You can't make a Batman game without a jump button, because of who he is and what he does. They easily could have put a dedicated jump in there by letting the player run without holding that button on the face of the controller. If the tilt of the analog stick covered the whole range of movement [5]. While jumping, the player could have kicked by pressing the attack button [6]. The Batman game of my dreams would have also let them slam down with the special attack (the top face button) and dive into a roll by tapping the crouch button (the right face button) during the jump.
So I downloaded and installed Uncharted: Legacy of Thieves Collection again, with the intention of getting to some cliffs or walls with Nathan Drake. But before that, I decided to finish the Lost Legacy game that I dropped in the last arena before the train sequence in May of last year.
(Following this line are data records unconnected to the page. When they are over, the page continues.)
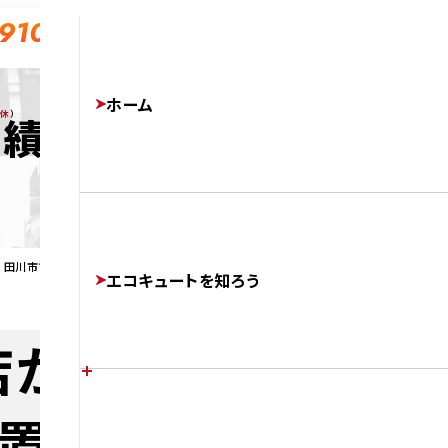
-910
ホーム
無休
）
実績
 田川市で 日立製のエコキュートを設置しました。
エコキュートを知ろう
店が 田川市で 日
置しました。
エコキュートの特徴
I feel dirty. I am so embarrassed. To think that I said before that this one manages to be good out of Naughty Dog's newer games. It's all so god damn cringey, and about that train sequence that I once found exciting -- My god, how could have said that? But what's the point of a cinematic setpiece like that if all the animations, how the characters connect between the pieces of the setpiece, look terrible. Like, Chloe Frasier swings with her rope for me but then the arc of her jump is completely redirected. She jumps onto a moving truck from the train and again her arc is redirected in a way that looks so strange. Dozens of trucks and motorcycles follow you as you chase the train and they all topple or explode at the slightest tap from your truck.
It's all feels so fake/staged.
That I couldn't crouch for cover, that the camera was so cramped while aiming the gun and that the sneaking is so brainless really bothered me too, but that always bothered me about Uncharted. Just a mediocre combat system with annoying pauses as you wait for the screen to stop being drained of color and red at the corners. Also, Nadine was in my way a few times, because we gotta have the frequent walking and talking in all these kinds of games now.
Still want footage of Nate climbing around, but I didn't even start Uncharted 4. I didn't want to before and now I really don't want to play it again. Whatever. Makes more sense to use Uncharted 1/2 footage, and the PS4 that's been in the storage unit for 14 months probably still works and I still have my finished save files.
I didn't mean the Disney version, I meant an original version that uses ideas from the fairy tale to go in its own direction. Still a love story and perhaps a tragedy about a red-haired Ariel who gives up her voice for a human. Nude like in the fairy tale, because the ability to turn human when going onto land and then mermaid again when in the water for a little while that I want in the game would not work that well with clothes. But clothes (and substitutes for clothes) would stay where you left them, at least for a while. Obviously can't have that with Disney's version. Would want a bunch of small islands, mostly desolate, and one mainland. Dangers would be the marine life, storms, fishermen and mythical monsters. Underwater levels as vast as Ecco's, or vaster. Maybe even "dungeons" of sorts. I'm most interested in discovering.